### Description of the task:
Pictures excluded, return every entry exactly, please.

### Input for this task:
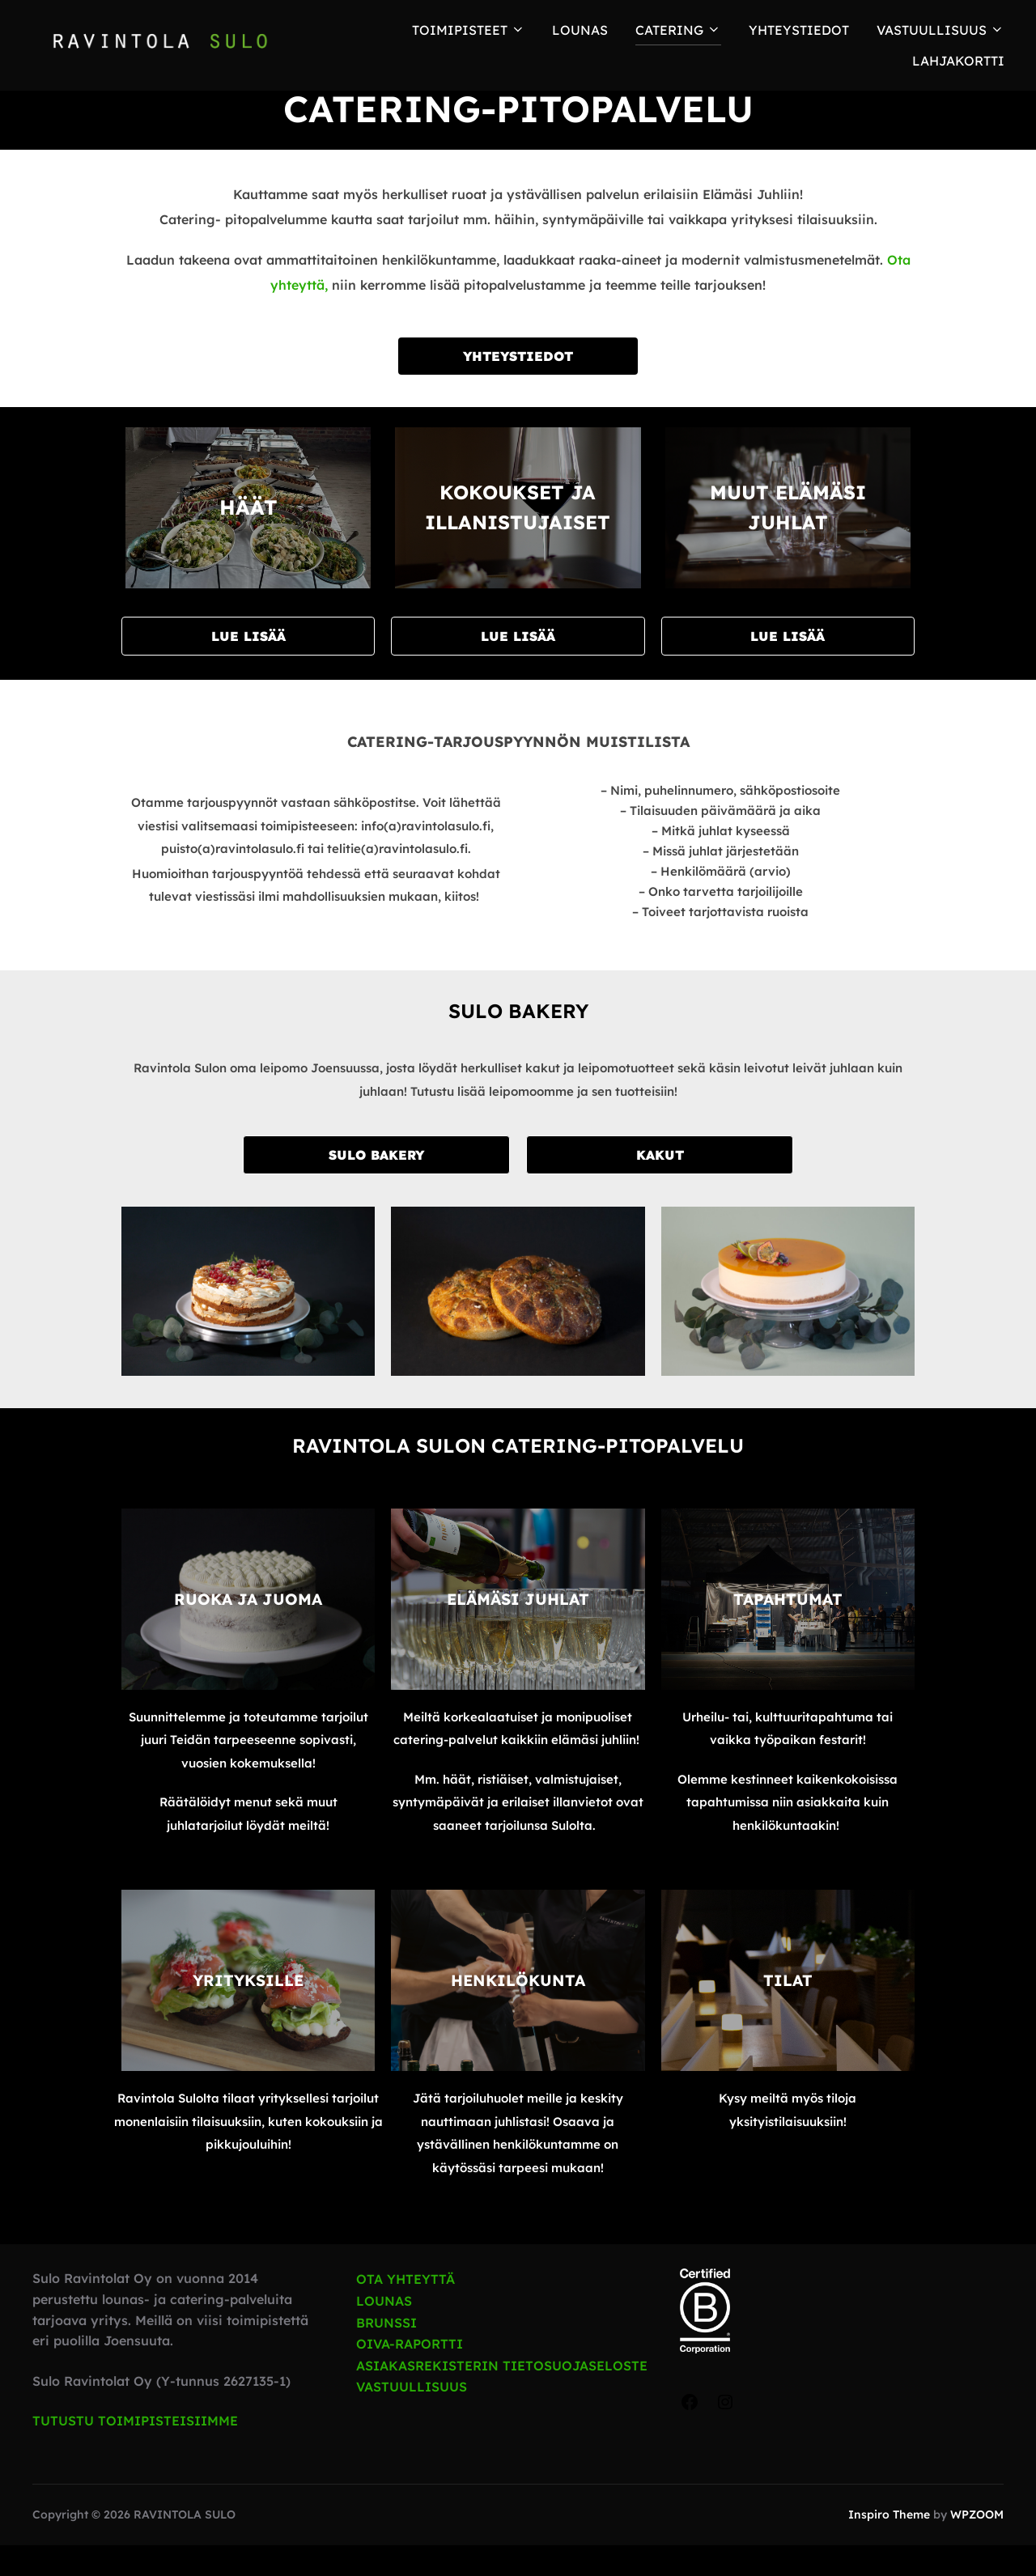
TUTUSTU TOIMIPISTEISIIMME (135, 2451)
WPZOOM (977, 2545)
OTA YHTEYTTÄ (405, 2310)
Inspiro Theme (889, 2545)
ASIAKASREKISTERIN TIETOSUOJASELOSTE (502, 2396)
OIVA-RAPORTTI (409, 2374)
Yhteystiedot (799, 30)
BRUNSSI (386, 2353)
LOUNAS (580, 30)
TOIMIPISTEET (468, 30)
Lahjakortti (958, 61)
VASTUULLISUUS (411, 2417)
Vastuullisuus (940, 30)
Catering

### Final answer:
TUTUSTU TOIMIPISTEISIIMME (135, 2451)
WPZOOM (977, 2545)
OTA YHTEYTTÄ (405, 2310)
Inspiro Theme (889, 2545)
ASIAKASREKISTERIN TIETOSUOJASELOSTE (502, 2396)
OIVA-RAPORTTI (409, 2374)
Yhteystiedot (799, 30)
BRUNSSI (386, 2353)
LOUNAS (580, 30)
TOIMIPISTEET (468, 30)
Lahjakortti (958, 61)
VASTUULLISUUS (411, 2417)
Vastuullisuus (940, 30)
Catering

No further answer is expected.